▶ [ENTRIES PROVIDED]
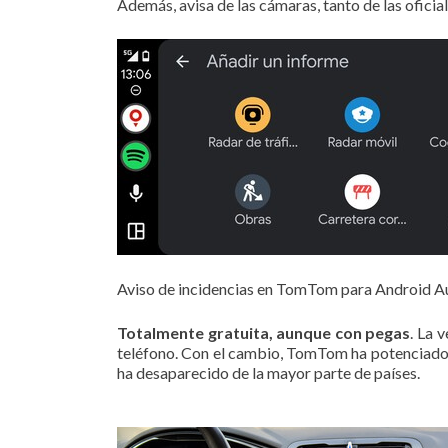
Además, avisa de las cámaras, tanto de las oficia
Aviso de incidencias en TomTom para Android A
Totalmente gratuita, aunque con pegas
. La 
teléfono. Con el cambio, TomTom ha potenciado
ha desaparecido de la mayor parte de países.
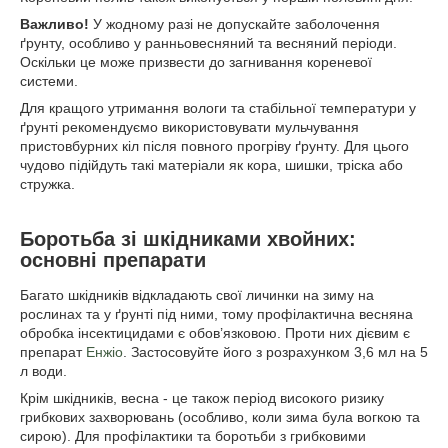
Важливо!
У жодному разі не допускайте заболочення
ґрунту, особливо у ранньовесняний та весняний періоди.
Оскільки це може призвести до загнивання кореневої
системи.
Для кращого утримання вологи та стабільної температури у
ґрунті рекомендуємо використовувати мульчування
пристовбурних кіл після повного прогріву ґрунту. Для цього
чудово підійдуть такі матеріали як кора, шишки, тріска або
стружка.
Боротьба зі шкідниками хвойних:
основні препарати
Багато шкідників відкладають свої личинки на зиму на
рослинах та у ґрунті під ними, тому профілактична весняна
обробка інсектицидами є обов’язковою. Проти них дієвим є
препарат
Енжіо
. Застосовуйте його з розрахунком 3,6 мл на 5
л води.
Крім шкідників, весна - це також період високого ризику
грибкових захворювань (особливо, коли зима була вогкою та
сирою). Для профілактики та боротьби з грибковими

▶ [EXERCISE DIRECTIONS] Go through the records and repeat each one exactly, skipping anything that is a picture.

▶ [RESULT FOR THIS EXERCISE]
Además, avisa de las cámaras, tanto de las oficia
Aviso de incidencias en TomTom para Android A
Totalmente gratuita, aunque con pegas
. La 
teléfono. Con el cambio, TomTom ha potenciado
ha desaparecido de la mayor parte de países.
Важливо!
У жодному разі не допускайте заболочення
ґрунту, особливо у ранньовесняний та весняний періоди.
Оскільки це може призвести до загнивання кореневої
системи.
Для кращого утримання вологи та стабільної температури у
ґрунті рекомендуємо використовувати мульчування
пристовбурних кіл після повного прогріву ґрунту. Для цього
чудово підійдуть такі матеріали як кора, шишки, тріска або
стружка.
Боротьба зі шкідниками хвойних:
основні препарати
Багато шкідників відкладають свої личинки на зиму на
рослинах та у ґрунті під ними, тому профілактична весняна
обробка інсектицидами є обов’язковою. Проти них дієвим є
препарат
Енжіо
. Застосовуйте його з розрахунком 3,6 мл на 5
л води.
Крім шкідників, весна - це також період високого ризику
грибкових захворювань (особливо, коли зима була вогкою та
сирою). Для профілактики та боротьби з грибковими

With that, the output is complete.